Routes bought with to=<your address> include a ready-to-send transaction (tx: {to, data, value, chainId}). Before sending it, the input token needs an allowance — two options:

Option A — direct approve

ERC-20 approve(router, amount) to the router address in tx.to, then send tx as-is. Simple; one approval per token+amount.

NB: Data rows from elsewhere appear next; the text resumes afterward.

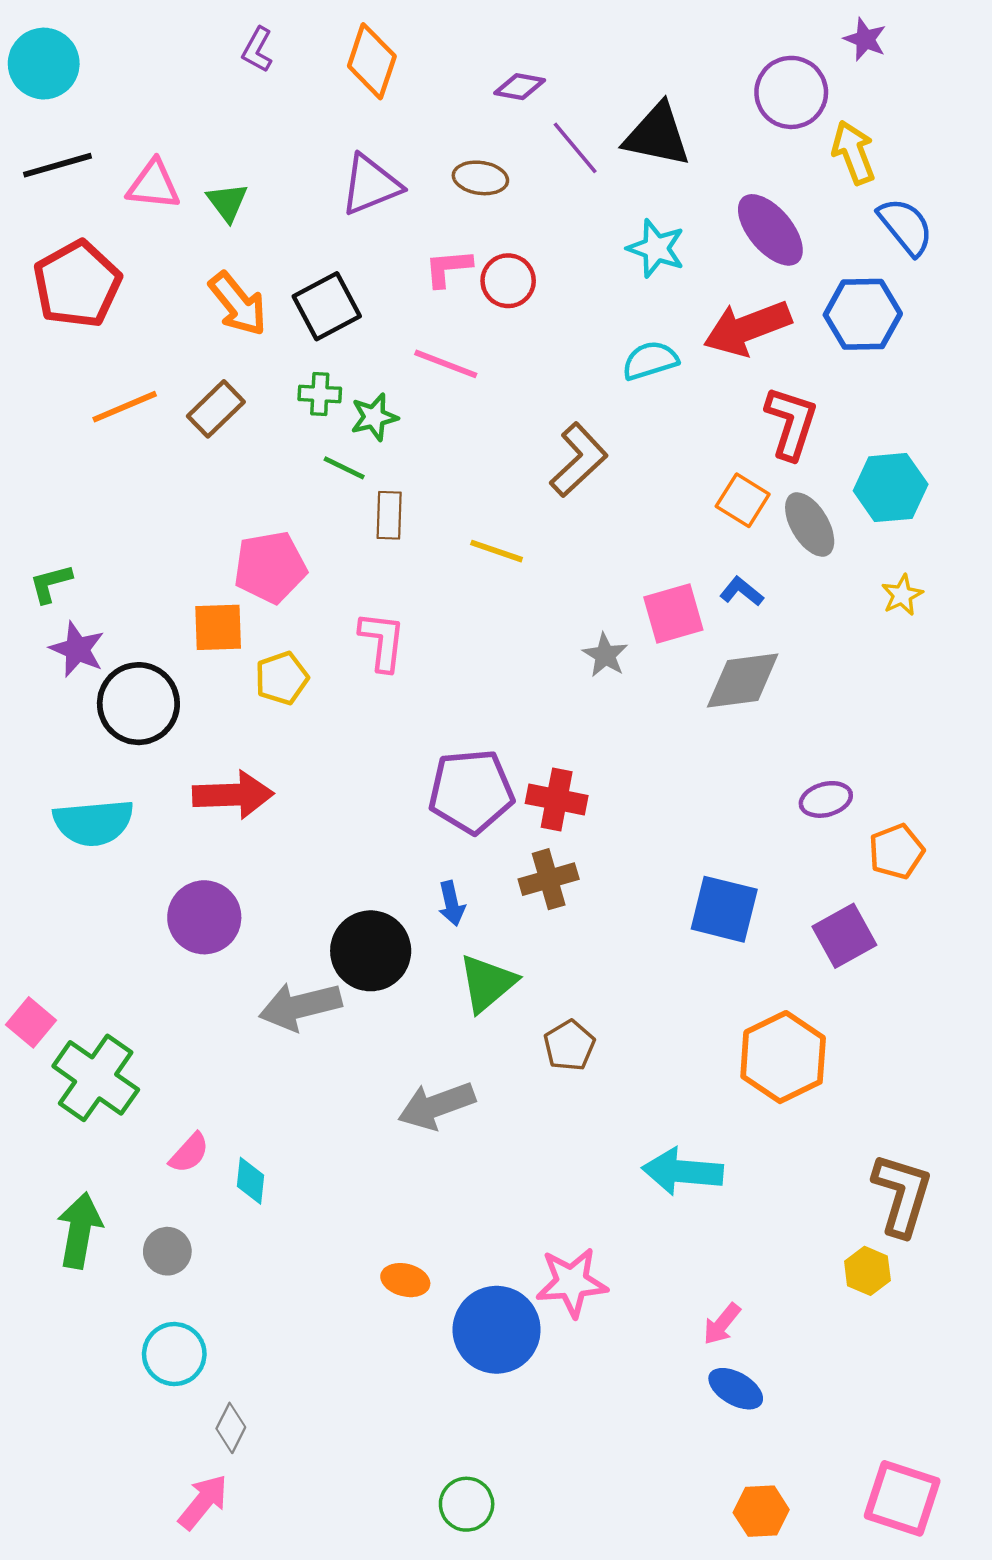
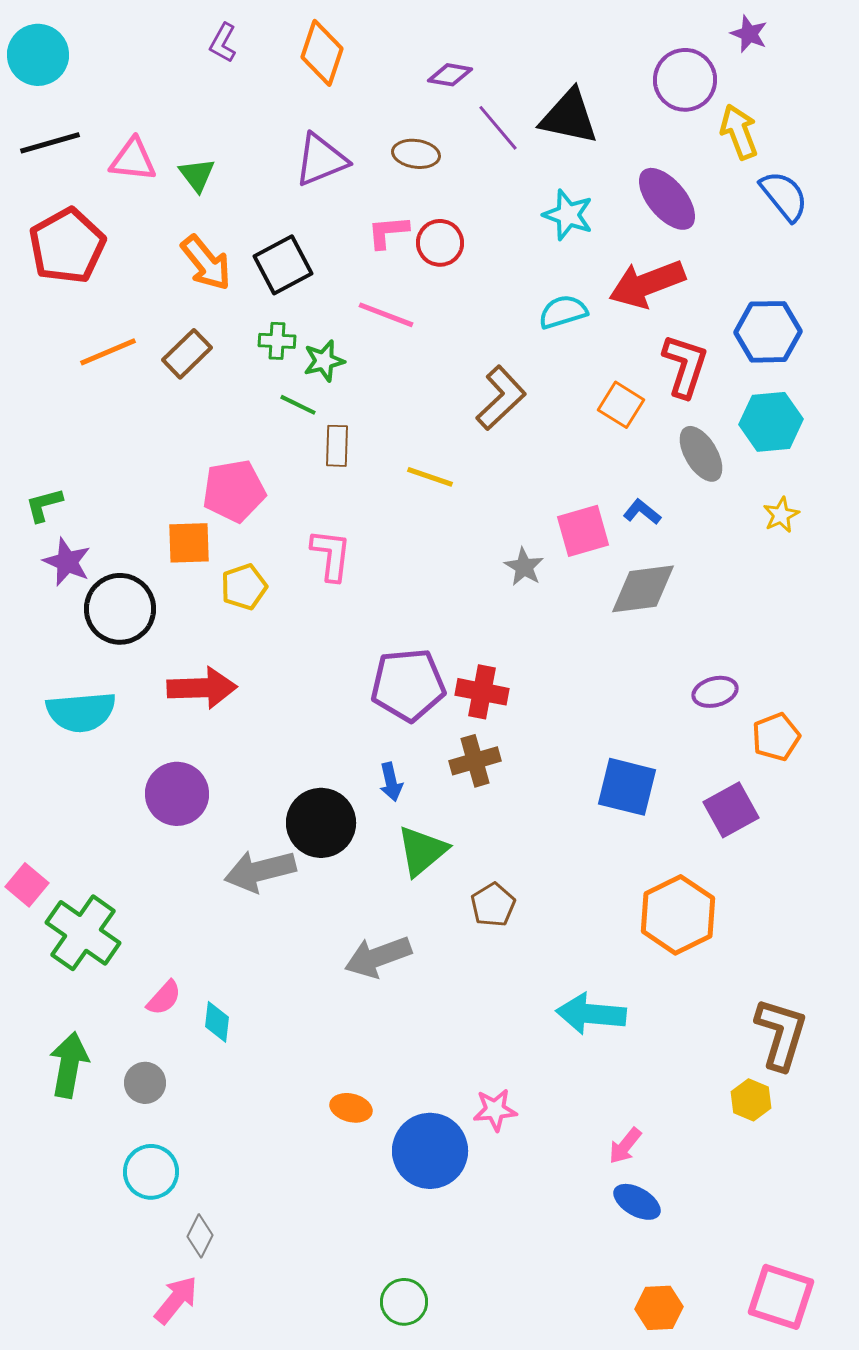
blue hexagon: (863, 314) -> (768, 332), moved
orange square: (743, 500) -> (621, 405), moved
pink star: (572, 1282) -> (495, 1110), size x0.7

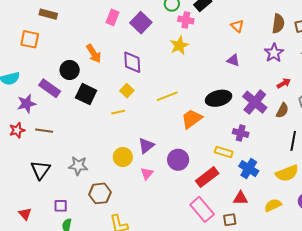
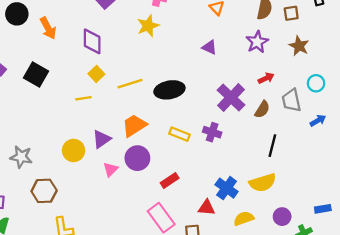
black circle: (70, 70) -> (17, 14), moved
yellow square: (127, 91) -> (96, 74), moved
black ellipse: (219, 98) -> (169, 90), moved
yellow line: (118, 112) -> (83, 98), moved
orange trapezoid: (192, 119) -> (134, 126), moved
yellow rectangle: (224, 152) -> (179, 134), moved
blue cross: (249, 169) -> (227, 188), moved
pink triangle: (147, 174) -> (111, 169), moved
red rectangle: (207, 177) -> (170, 181), size x0.7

Option B — Permit2 (recommended)

One-time ERC-20 approve(Permit2, ∞) to the canonical Permit2 (0x…22D473030F116dDEE9F6B43aC78BA3). Then request with_permit2_data=true: the response adds tx_permit2 — calldata with zeroed placeholders plus byte offsets (nonce_offset, permit_deadline_offset, signature_offset). Sign the EIP-712 PermitTransferFrom (domain: name "Permit2", your chainId, verifying contract Permit2; spender = router), splice nonce, deadline and 65-byte signature at those offsets, send. No per-swap approvals.

How payment works

  1. Call a paid endpoint → HTTP 402 with an accepts array (price, asset, receiver).
  2. Your client signs an EIP-3009 USDC authorization offline — gasless for you, the facilitator pays gas.
  3. Retry with the X-PAYMENT header → payment is verified, your request runs.
  4. Only useful answers settle: upstream errors and {"ok": false} results are never charged (X-Payment-Charged: false) and your authorization stays reusable.

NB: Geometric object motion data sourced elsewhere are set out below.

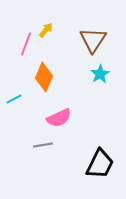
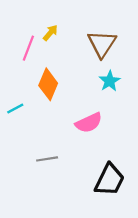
pink semicircle: (59, 118) -> (89, 123), moved

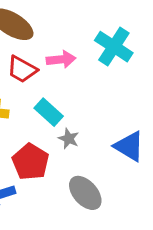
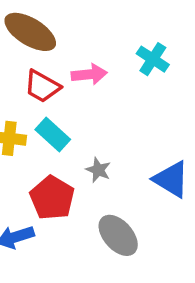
cyan cross: (114, 47) -> (153, 59), size x0.7
cyan rectangle: (49, 112) -> (53, 134), moved

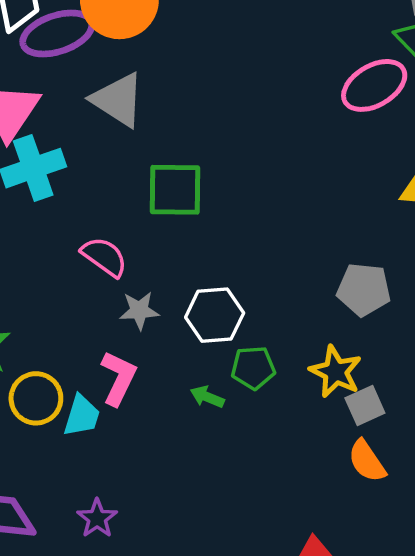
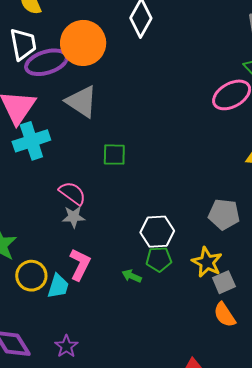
green square: (175, 190) -> (114, 155), size x0.7
gray star: (139, 310) -> (74, 217), moved
white hexagon: (215, 315) -> (157, 232), moved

One payment authorization pays for exactly one served response. Multi-input batches (amounts_in, up to 50 amounts) are priced per amount with a 10% batch discount. With simulate=true the returned amount_out is the on-chain simulated result — what you'd actually receive, not a local estimate; failed simulations are free. The exclusive quote_on_top_of_amounts product quotes on top of in-transit swaps (pool state mutated per prior amount) — built for arbitrage sizing, MEV bundles and multi-step strategies.